BeStSel: webserver for secondary structure and fold prediction for protein CD spectroscopy

Abstract

Circular dichroism (CD) spectroscopy is widely used to characterize the secondary structure composition of proteins. To derive accurate and detailed structural information from the CD spectra, we have developed the Beta Structure Selection (BeStSel) method (PNAS, 112, E3095), which can handle the spectral diversity of β-structured proteins. The BeStSel webserver provides this method with useful accessories to the community with the main goal to analyze single or multiple protein CD spectra. Uniquely, BeStSel provides information on eight secondary structure components including parallel β-structure and antiparallel β-sheets with three different groups of twist. It overperforms any available method in accuracy and information content, moreover, it is capable of predicting the protein fold down to the topology/homology level of the CATH classification. A new module of the webserver helps to distinguish intrinsically disordered proteins by their CD spectrum. Secondary structure calculation for uploaded PDB files will help the experimental verification of protein MD and in silico modelling using CD spectroscopy. The server also calculates extinction coefficients from the primary sequence for CD users to determine the accurate protein concentrations which is a prerequisite for reliable secondary structure determination. The BeStSel server can be freely accessed at https://bestsel.elte.hu.

Graphical Abstract

Functions of the BeStSel web server for the analysis of protein CD spectra.

Figure 1.

Schematic representation of the BeStSel server. Block diagram shows the modules and function of the BeStSel package. Arrows indicate the input and output data. From a single CD spectrum the secondary structure contents are estimated and then, based on these, the protein fold can be predicted. A series of CD spectra as input can be evaluated at once to get the secondary structure contents. Users can provide arbitrary secondary structure contents and carry out the fold prediction for that secondary structure composition. Users can also enter PDB IDs or upload structure files in PDB format as input to find the corresponding secondary structure contents and fold classification.
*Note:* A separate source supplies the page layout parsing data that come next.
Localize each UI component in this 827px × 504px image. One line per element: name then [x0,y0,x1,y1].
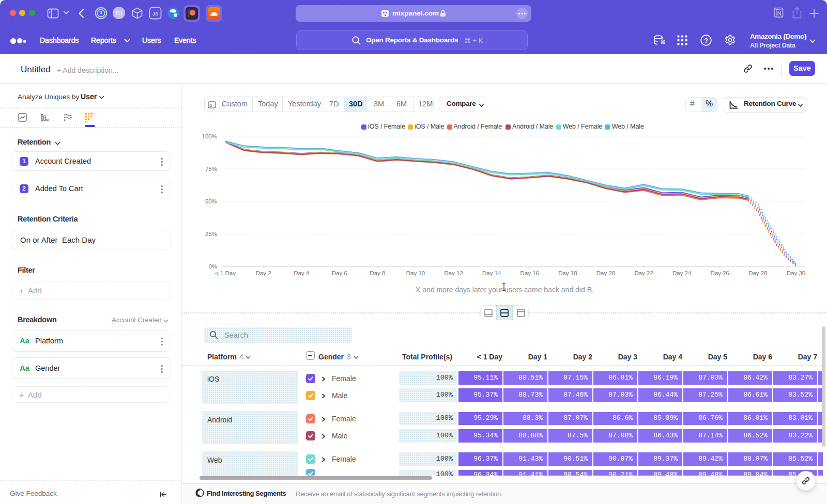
svg-text:?: ? [704,37,708,44]
svg-text:JS: JS [152,11,159,17]
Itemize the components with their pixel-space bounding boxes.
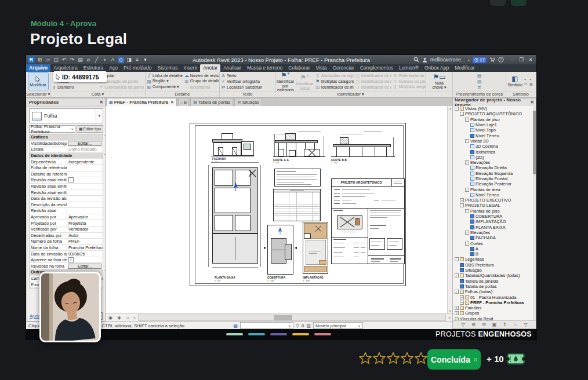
property-row[interactable]: Aparece na lista de fol... xyxy=(30,257,103,264)
horizontal-scrollbar[interactable] xyxy=(138,315,446,321)
zoom-icon[interactable]: ◈ xyxy=(116,315,122,321)
ribbon-tab[interactable]: Aço xyxy=(106,64,121,72)
area-symbol-icon[interactable]: ▭ xyxy=(524,82,529,86)
view-tab[interactable]: ▦ Tabela de portas xyxy=(190,98,233,106)
span-direction-icon[interactable]: + xyxy=(524,78,529,81)
browser-tree-item[interactable]: - Elevações xyxy=(453,160,533,165)
design-options-combo[interactable]: Modelo principal∨ xyxy=(313,322,363,329)
ribbon-button[interactable]: ◌Isolamento xyxy=(184,84,219,90)
browser-tree-item[interactable]: Nível Térreo xyxy=(453,192,533,198)
expander-icon[interactable]: + xyxy=(460,301,464,305)
drawing-canvas[interactable]: FACHADA 1 : 50 CORTE A.A xyxy=(106,106,452,313)
keynote-button[interactable]: ⚑▭ Nota chave ▾ xyxy=(430,72,449,90)
panel-label-texto[interactable]: Texto xyxy=(220,91,275,97)
property-row[interactable]: Projetado por Projetista xyxy=(30,220,103,226)
ribbon-tab[interactable]: Anotar xyxy=(200,64,220,72)
signed-in-user[interactable]: mellinaverone... xyxy=(430,57,465,63)
star-icon[interactable] xyxy=(387,352,400,364)
browser-tree-item[interactable]: + Famílias xyxy=(453,305,533,310)
panel-label-selecionar[interactable]: Selecionar ▾ xyxy=(26,91,50,97)
trial-timer-badge[interactable]: 17 xyxy=(473,57,487,63)
worksets-icon[interactable]: ▦ xyxy=(233,323,238,328)
expander-icon[interactable]: - xyxy=(465,118,469,122)
ribbon-tab[interactable]: Vista xyxy=(313,64,330,72)
browser-tree-item[interactable]: - Vistas (MV) xyxy=(453,106,533,111)
browser-tree-item[interactable]: Nível Térreo xyxy=(453,133,533,138)
user-menu-chevron-icon[interactable]: ▾ xyxy=(468,58,470,62)
vertical-scrollbar[interactable]: ∧ ∨ xyxy=(447,106,452,313)
property-row[interactable]: Revisões na folha Editar... xyxy=(30,263,103,269)
expander-icon[interactable]: - xyxy=(465,188,469,192)
property-row[interactable]: Gráficos xyxy=(30,134,103,141)
browser-tree-item[interactable]: FACHADA xyxy=(453,235,533,240)
expander-icon[interactable]: - xyxy=(455,290,459,294)
browser-tree-item[interactable]: - Folhas (todas) xyxy=(453,289,533,294)
property-row[interactable]: Dados de identidade xyxy=(30,153,103,159)
browser-tree-item[interactable]: Elevação Posterior xyxy=(453,181,533,187)
cut-off-button[interactable] xyxy=(490,0,506,6)
expander-icon[interactable]: + xyxy=(460,295,464,299)
sort-icon[interactable]: ↥ xyxy=(502,321,508,328)
expander-icon[interactable]: + xyxy=(460,198,464,202)
browser-tree-item[interactable]: B xyxy=(453,251,533,257)
browser-tree-item[interactable]: {3D} xyxy=(453,155,533,160)
lesson-video[interactable]: R ⊞▱◫↶↷▤⌀╱⌖A◇◨≡▾ Autodesk Revit 2023 - N… xyxy=(26,55,536,339)
browser-tree-item[interactable]: COBERTURA xyxy=(453,214,533,219)
ribbon-button[interactable]: ⇄Localizar/ Substituir xyxy=(221,84,262,90)
tag-by-category-button[interactable]: ⚑① Identificar por categoria xyxy=(277,72,294,90)
browser-tree-item[interactable]: A xyxy=(453,246,533,251)
property-row[interactable]: Número da folha PREF xyxy=(30,239,103,245)
panel-label-cota[interactable]: Cota ▾ xyxy=(50,91,145,97)
expander-icon[interactable]: - xyxy=(465,160,469,165)
browser-tree-item[interactable]: Elevação Frontal xyxy=(453,176,533,181)
browser-tree-item[interactable]: Elevação Direita xyxy=(453,165,533,170)
close-icon[interactable]: ✕ xyxy=(170,100,174,105)
ribbon-tab[interactable]: Sistemas xyxy=(155,64,181,72)
views-icon[interactable]: ▣ xyxy=(491,321,498,328)
property-row[interactable]: Nome da folha Prancha Prefeitura xyxy=(30,245,103,251)
ribbon-button[interactable]: ⚑Múltiplas categorias xyxy=(315,78,354,84)
modify-button[interactable]: Modificar xyxy=(28,72,49,90)
panel-label-detalhe[interactable]: Detalhe xyxy=(146,91,219,97)
ribbon-button[interactable]: ⌀Diâmetro xyxy=(52,84,96,90)
property-row[interactable]: Descrição da revisão at... xyxy=(30,202,103,209)
property-row[interactable]: Detalhe de referência xyxy=(30,171,103,178)
browser-scrollbar[interactable] xyxy=(533,106,536,321)
sun-icon[interactable]: ☼ xyxy=(125,315,131,321)
browser-tree-item[interactable]: - Plantas de piso xyxy=(453,117,533,122)
text-icon[interactable]: A xyxy=(110,57,116,63)
sheet-prancha-prefeitura[interactable]: FACHADA 1 : 50 CORTE A.A xyxy=(190,123,406,286)
help-icon[interactable]: ? xyxy=(498,57,504,63)
navigation-wheel-icon[interactable]: ◉ xyxy=(107,315,114,321)
ribbon-button[interactable]: ▨Região ▾ xyxy=(147,78,183,84)
panel-label-simbolo[interactable]: Símbolo xyxy=(506,91,535,97)
star-icon[interactable] xyxy=(359,352,372,364)
property-row[interactable]: Desenhadas por Autor xyxy=(30,233,103,239)
browser-tree-item[interactable]: Elevação Esquerda xyxy=(453,171,533,176)
property-row[interactable]: Data de emissão da fol... 03/06/25 xyxy=(30,251,103,257)
filter-icon[interactable]: ▽ xyxy=(460,321,466,328)
property-row[interactable]: Revisão atual emitida ... xyxy=(30,189,103,196)
edit-type-button[interactable]: ▦ Editar tipo xyxy=(77,125,103,133)
cut-off-button[interactable] xyxy=(511,0,527,6)
user-icon[interactable] xyxy=(422,57,427,63)
ribbon-tab[interactable]: Complementos xyxy=(357,64,396,72)
restore-icon[interactable]: ❐ xyxy=(518,57,525,63)
type-combo[interactable]: Folha: Prancha Prefeitura∨ xyxy=(29,125,75,133)
close-icon[interactable]: ✕ xyxy=(99,100,103,105)
tag-icon[interactable]: ⌖ xyxy=(101,57,108,63)
type-selector[interactable]: Folha ▾ xyxy=(29,108,103,123)
expand-all-icon[interactable]: ⊞ xyxy=(470,321,477,328)
ribbon-button[interactable]: ATexto xyxy=(221,72,262,78)
undo-icon[interactable]: ↶ xyxy=(61,57,67,63)
open-file-icon[interactable]: ▱ xyxy=(45,57,51,63)
expander-icon[interactable]: - xyxy=(460,112,464,116)
scroll-down-icon[interactable]: ∨ xyxy=(448,309,452,313)
complete-lesson-button[interactable]: Concluída xyxy=(427,349,481,370)
scrollbar-thumb[interactable] xyxy=(533,111,536,174)
pipe-legend-icon[interactable]: ▥ xyxy=(477,78,482,84)
property-row[interactable]: Aprovado por Aprovador xyxy=(30,214,103,221)
property-row[interactable]: Dependência Independente xyxy=(30,159,103,165)
ribbon-tab[interactable]: Colaborar xyxy=(285,64,313,72)
ribbon-tab[interactable]: Lumion® xyxy=(396,64,422,72)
Based on the CD data, a binary disordered-ordered classification can be carried out. To aid correct concentration determination, extinction coefficients at 205 and 214 nm can be calculated from the primary sequence of the protein (15,16).

Figure 2.

The effect of environmental conditions on the protein structure studied by CD spectroscopy and analyzed by the BeStSel web server. (A, B) CD spectra of wild type (A) and D76N mutant β2m (B) were recorded at various pH values in 10 mM Na-citrate buffer at 37°C. (C) Secondary structure contents provided by BeStSel were added up as α-helix, β-sheet and turn + others. The mutant protein (red) is more sensitive to pH drop than the wild-type one (blue) and starts to loose its β-structure below pH 6.0. CD measurements were carried out on a benchtop Jasco J-1500 spectropolarimeter (1 mm pathlength, 50 nm/min scan rate, 2 sec response time, 1 nm bandwidth, accumulation: 6). (D) The two β2m variants exhibit very similar high-resolution native structure making difficult to explain the difference in the pathology. (E) Insulin can exhibit various conformations depending on the solution conditions. Its native, monomeric state is α-helical. Under nonnative conditions, such as low pH and the presence of alcohols, it forms β-structured aggregates with different β-sheet compositions as shown in (F). At pH 2.0, it forms amyloid fibrils with characteristic parallel β-sheets. These spectra were collected by SRCD at DISCO beamline in SOLEIL Synchrotron, France.